March 6, 1656 Thomas Chamberlain’s wife Mary of Chelmsford relinquished all her rights and interest in the “Dudley farm” in Billerica to ten parties including Edmond Chamberlain and William Chamberlain. And in 1665, Thomas Chamberlain and the two other Proprietors of the Dudley Grant gave deeds of different parts of the grant to William Chamberlain and four others.17
In Billerica today (2016), there is a Chamberlain Street which is at the approximate location of William Chamberlain’s land. Now part of Lowell MA, it is immediately north of I-495 near exit 37, just a few blocks east of the Concord River.
Thomas, Edmond and William Chamberlain’s families in 1656
In 1656 things are going well for the three Chamberlain brothers. All three are married and their families are growing. They live in towns named after where they may have lived in England, Thomas in Chelmsford, Edmond and William in Billerica.
Their families are growing fast. Thomas and Mary now have four children ages 11 to 17. Edmond and Mary have four children under nine-years-old including Edmund Jr. who was born that year. William and Rebecca now have five children under the age of eight.
They are all now living under a charter friendly to the Puritan cause, and able to worship God according their own understanding of the Bible. Life is good!
As a city upon a hill
The Massachusetts Bay Colony had managed to achieve a modicum of independence from Royal imposition of local government. They, by a shrewd and legally questionable move, transferred their management and charter to Massachusetts. They thereby paved the way for local management and established the assumption that a commercial company charter was in reality a political constitution for a new government with only indefinable dependence upon the King of England.18
Governor John Winthrop expressed great hope and a new vision for the Puritan cause in his 1630 address, A Model of Christian Charity:
“For we must consider that we shall be as a city upon a hill. The eyes of all people are upon us. ….we are commanded this day to love the Lord our God, and to love one another, to walk in his ways and to keep his Commandments and his ordinance and his laws, and the articles of our Covenant with Him, that we may live and be multiplied, and that the Lord our God may bless us in the land whither we go to possess it.”19
The reign of popes and kings, replaced by governors and reverends.
The Puritans had established a theocratic government. There was no separation between church and state. The church was the state. Citizenship was conferred on those who had been baptized and received the sacrament of the Lord’s Supper.20
This was nothing new. It was the only condition that any of them had ever known or understood.

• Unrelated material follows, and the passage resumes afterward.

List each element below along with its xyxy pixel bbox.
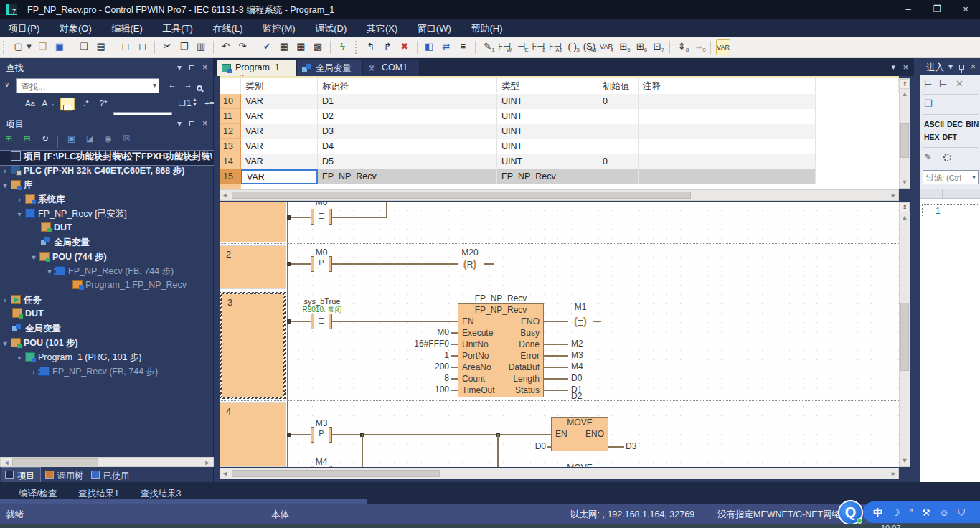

Now, however, the reign of Popes and Kings had been replaced by Governor John Winthrop, Deputy Governor Thomas Dudley, and the Rev. John Cotton.
They and their other leaders, as they zealously guide their new Christian flock, must seek to prevent any variation of religious views.21 Toleration is considered the child of doubt and a sin of the first magnitude. At this time in world history, few men have any doubt at all that they are right in their religious beliefs, and anyone who disagrees with them must certainly be wrong.22
Religious persecution is the natural consequence.
To be continued…
What happened to Francis Chamberlain, his son Francis, Jr. and his servants John Forth, William Worlidge, Sionell Rolston and Richard Burton? See Chapter 3
Or continue with the story of Thomas, Edmond and William in Massachusetts Bay Colony, Chapter 4- Three Chamberlain Brothers in an Indian Storm of Fire
If you got this far, please click Goodbye or Table of Contents. This will simply tell me that someone looked at this post. Thank you! Dennis Chamberlain
© Copyright Dennis D. Chamberlain, The Chamberlain Story, 2016. Unauthorized use and/or duplication of the written content of this site without express and written permission from the author and owner is strictly prohibited. Excerpts and links may be used, provided that credit is given to Dennis D. Chamberlain and direction to www.thechamberlainstory.com.
References:
- Prentiss Glazier, Chamberlain Families of Early New England., p. 151
- Larry Overmire, A BIOGRAPHY OF DANIEL GOOKIN SR., May 2007.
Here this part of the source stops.